Figure 2.. Dication interactions of the αX I-domain

The MIDAS assembly in the (A) Mg²⁺-free closed (PDB: 1N3Y), (B) Mg²⁺-bound closed (PDB: 5ES4), and (C) Mg²⁺-bound open (PDB: 4NEH) states. Mg²⁺, water, and CI⁻ are shown as silver, red, and green spheres, respectively. The dashed line shows the lateral movements of Mg²⁺ and I143. Interactions of (D and G) Mg²⁺, (E and H) Mn²⁺, and (F) Ca²⁺ with the WT αX I-domain and the I314G were probed using corner plots, showing correlations between the posterior distribution for 2 energetic parameters of the binding constant(K_a) and enthalpy (ΔH⁰_binding).

Figure 3.. Effect of Mg²⁺ on the thermal stability of the αX I-domain

(A and B) DSC thermograms for the (A) WT αX I-domain and (B) I314G in increasing concentration of Mg²⁺. (C and D) T_m change in response to Mg²⁺concentration from DSF denaturation for the (C) WT αX I-domain and (D) I314G were plotted and fitted to monophasic (blue) or biphasic transition (red). Plots of Van ’t Hoff linear dependence between 1/T_m and In[Mg²⁺] are shown as the inset for the WT αX I-domain DSC and DSF dataset and the I314G construct DSF dataset.

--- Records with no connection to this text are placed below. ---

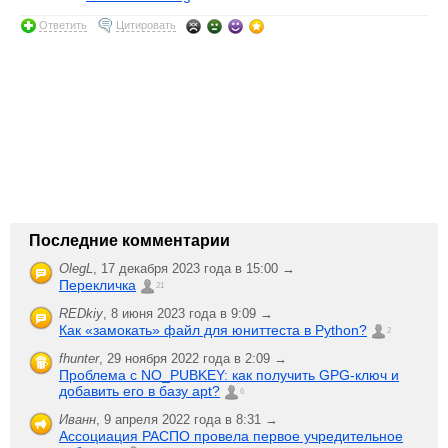
Ответить
Цитировать
Последние комментарии
OlegL
,
17 декабря 2023 года в 15:00 →
Перекличка
21
REDkiy
,
8 июня 2023 года в 9:09 →
Как «замокать» файл для юниттеста в Python?
2
fhunter
,
29 ноября 2022 года в 2:09 →
Проблема с NO_PUBKEY: как получить GPG-ключ и
добавить его в базу apt?
6
Иванн
,
9 апреля 2022 года в 8:31 →
Ассоциация РАСПО провела первое учредительное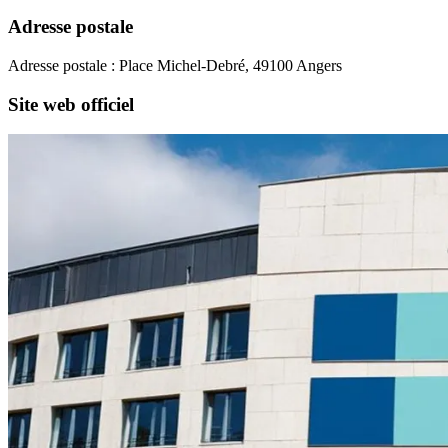
Adresse postale
Adresse postale : Place Michel-Debré, 49100 Angers
Site web officiel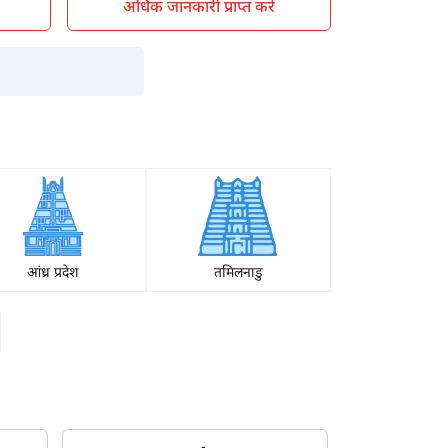
अधिक जानकारी प्राप्त करें
आंध्र प्रदेश
तमिलनाडु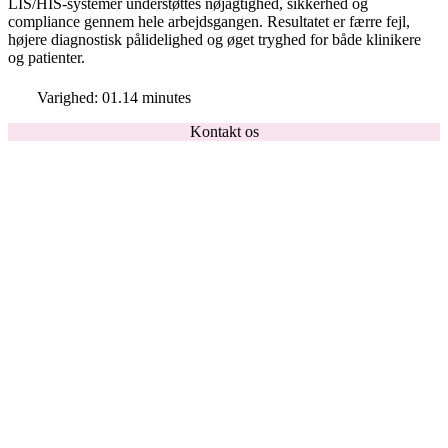
LIS/HIS-systemer understøttes nøjagtighed, sikkerhed og
compliance gennem hele arbejdsgangen. Resultatet er færre fejl,
højere diagnostisk pålidelighed og øget tryghed for både klinikere
og patienter.
Varighed: 01.14 minutes
Kontakt os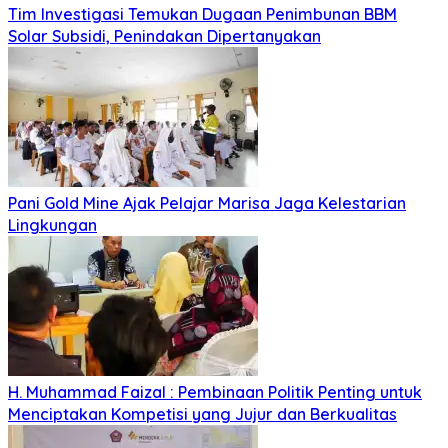
Tim Investigasi Temukan Dugaan Penimbunan BBM
Solar Subsidi, Penindakan Dipertanyakan
Pani Gold Mine Ajak Pelajar Marisa Jaga Kelestarian
Lingkungan
H. Muhammad Faizal : Pembinaan Politik Penting untuk
Menciptakan Kompetisi yang Jujur dan Berkualitas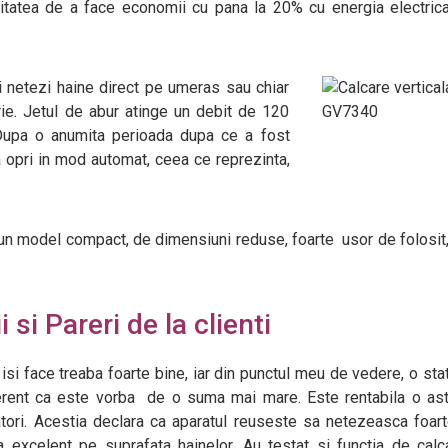
ilitatea de a face economii cu pana la 20% cu energia electric
ti netezi haine direct pe umeras sau chiar
ie. Jetul de abur atinge un debit de 120
Dupa o anumita perioada dupa ce a fost
va opri in mod automat, ceea ce reprezinta,
un model compact, de dimensiuni reduse, foarte usor de folosit,
 si Pareri de la clienti
, isi face treaba foarte bine, iar din punctul meu de vedere, o sta
diferent ca este vorba de o suma mai mare. Este rentabila o as
atori. Acestia declara ca aparatul reuseste sa netezeasca foar
a excelent pe suprafata hainelor. Au testat si functia de cal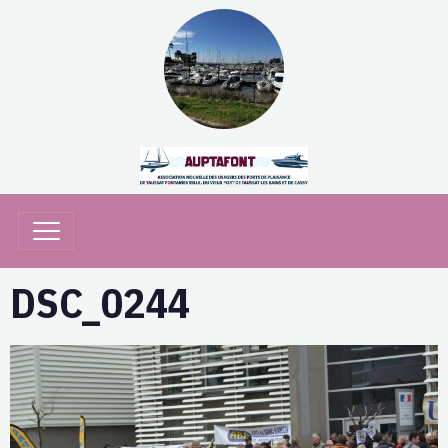
DSC_0244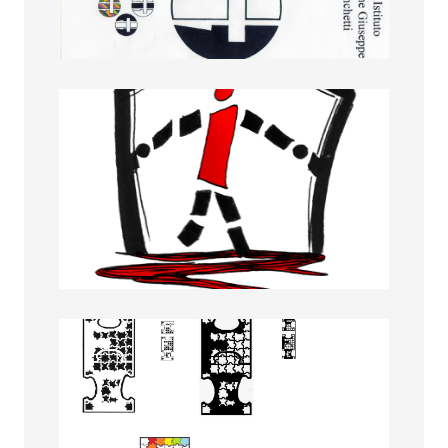
Francesco Scalarini
Gaia Granata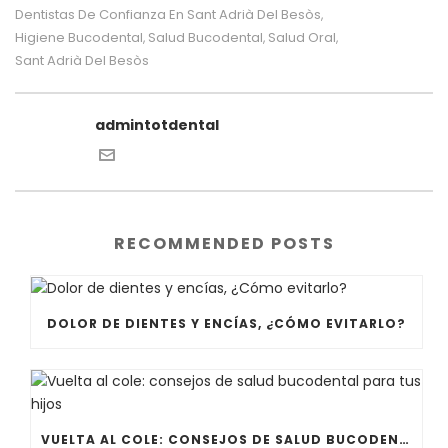
Dentistas De Confianza En Sant Adrià Del Besòs
,
Higiene Bucodental
Salud Bucodental
Salud Oral
,
,
,
Sant Adrià Del Besòs
admintotdental
RECOMMENDED POSTS
DOLOR DE DIENTES Y ENCÍAS, ¿CÓMO EVITARLO?
VUELTA AL COLE: CONSEJOS DE SALUD BUCODENTAL PARA TUS HIJOS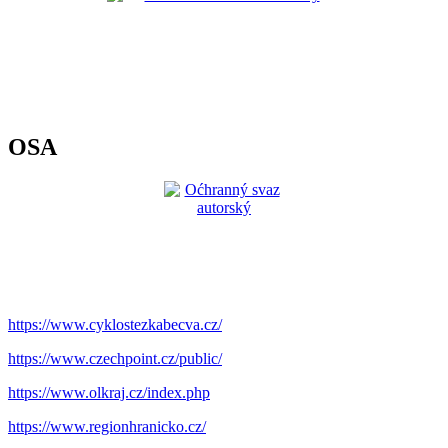
OSA
https://www.cyklostezkabecva.cz/
https://www.czechpoint.cz/public/
https://www.olkraj.cz/index.php
https://www.regionhranicko.cz/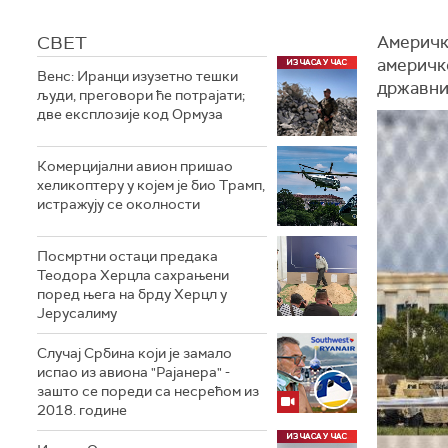
СВЕТ
Америчк
америчк
Венс: Иранци изузетно тешки
државни
људи, преговори ће потрајати;
две експлозије код Ормуза
Комерцијални авион пришао
хеликоптеру у којем је био Трамп,
истражују се околности
Посмртни остаци предака
Теодора Херцла сахрањени
поред њега на брду Херцл у
Јерусалиму
Случај Србина који је замало
испао из авиона "Рајанера" -
зашто се пореди са несрећом из
2018. године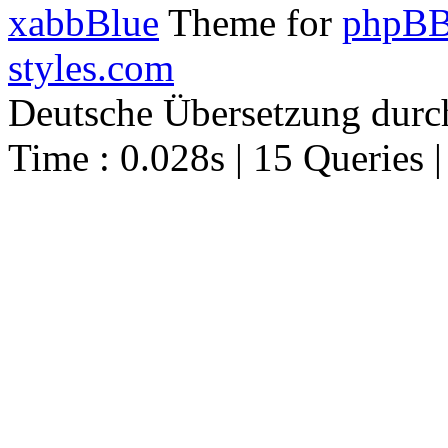
xabbBlue
Theme for
phpBB
styles.com
Deutsche Übersetzung dur
Time : 0.028s | 15 Queries 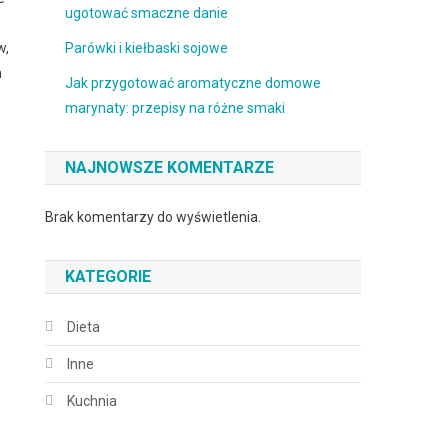
ugotować smaczne danie
w,
Parówki i kiełbaski sojowe
m
Jak przygotować aromatyczne domowe
marynaty: przepisy na różne smaki
NAJNOWSZE KOMENTARZE
Brak komentarzy do wyświetlenia.
KATEGORIE
Dieta
Inne
Kuchnia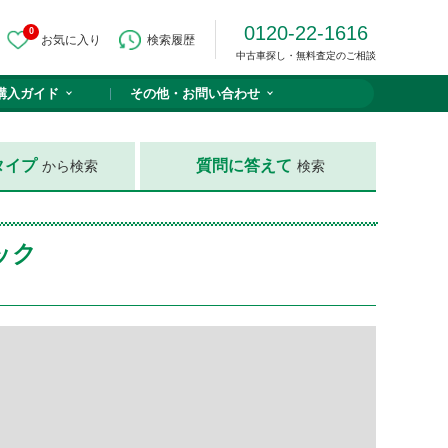
0120-22-1616
0
お気に入り
検索履歴
中古車探し・無料査定のご相談
購入ガイド
その他・
お問い合わせ
タイプ
質問に答えて
から検索
検索
ック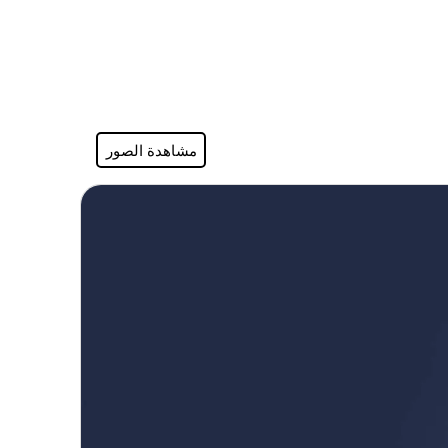
مشاهدة الصور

Figure 4.. Probing the ionization states of the conserved MIDAS Asps and correlated motions of the αX I-domain fold

(A and B) Shifts in pK_a of (A) D138 and (B) D240 were calculated using nonequilibrium molecular dynamics and Monte Carlo simulations for the WT αX I-domain. (C and D) Linkage analysis of pH dependence in the range of 3–11, probed by (C) the T_m change and (D) the thermodynamic stability (ΔG_unfolding) of the WT αX I-domain in Mg²⁺-free and 1 mM Mg²⁺. Unfolding free energy differences shown (ΔΔG_unfolding, blue line) is significant at the pH range of 3–6, and plateaus to zero at the pH values higher than 6. (E) Residue cross-correlations (RCC) calculated from the full set of normal modes of the Mg²⁺-bound αX I-domain Mg²⁺. Map is color-coded, ranging from dark blue for high anticorrelations to dark red for high correlations. Routes that provide the 2 long-range coupling from MIDAS to the β6-α7 loop are drawn as black and green dashed lines, and residues that show NMR splitting are highlighted as the vertical yellow-shaded areas.

Figure 5.. Effect of Mg²⁺ on the αX I-domain structure

(A and B) (A) SWAXS intensity I(q) data and (B) the interpolated 3D pairwise distribution curves (P(r)) derived from the SWAXS intensity in increasing concentration of Mg²⁺. (C) Representative strip plots from the 3D-HNCACB and HN(CO)CACB spectra, illustrating the split peaks and connectivities of ¹³Cα/¹³Cβ chemical shifts. The pair of HNCACB and HN(CO)CACB NMR strips for 3 exemplary residues, A302, L303, and K304, are separated by a gray line, and each residue pair is separated by a black line. The brown lines that cross one pair to the next NMR strip indicate and validate chemical shift assignment for the Cα (red) and Cβ (green) resonances. (D) All of the residues having split peaks are mapped to 2 closed and open states, and the Cα atoms of those residues are shown as spheres.

Figure 6.. Effect of Mg²⁺ on αXβ2 affinity

(A–J) Distribution of the binding kinetics of fibrinogen with (A–E) the WT αX I-domain and (F–J) I314G construct in varying Mg²⁺ concentrations shown as a 2D grid (K_d and K_off). The black and red lines represent and are centered on the low- and high-affinity K_d values on the 2D grid. (K and L) Inhibitory effect of TS1/18 mAb concentration on the iC3b rosetting experiment (K). Effect of the increasing concentration of Mg²⁺ ion on the cell surface expressed (L) human αXβ2 rosetting with the opsonized sheep erythrocytes. The yellow-shaded area shows the Mn²⁺-induced αXβ2 affinity increase.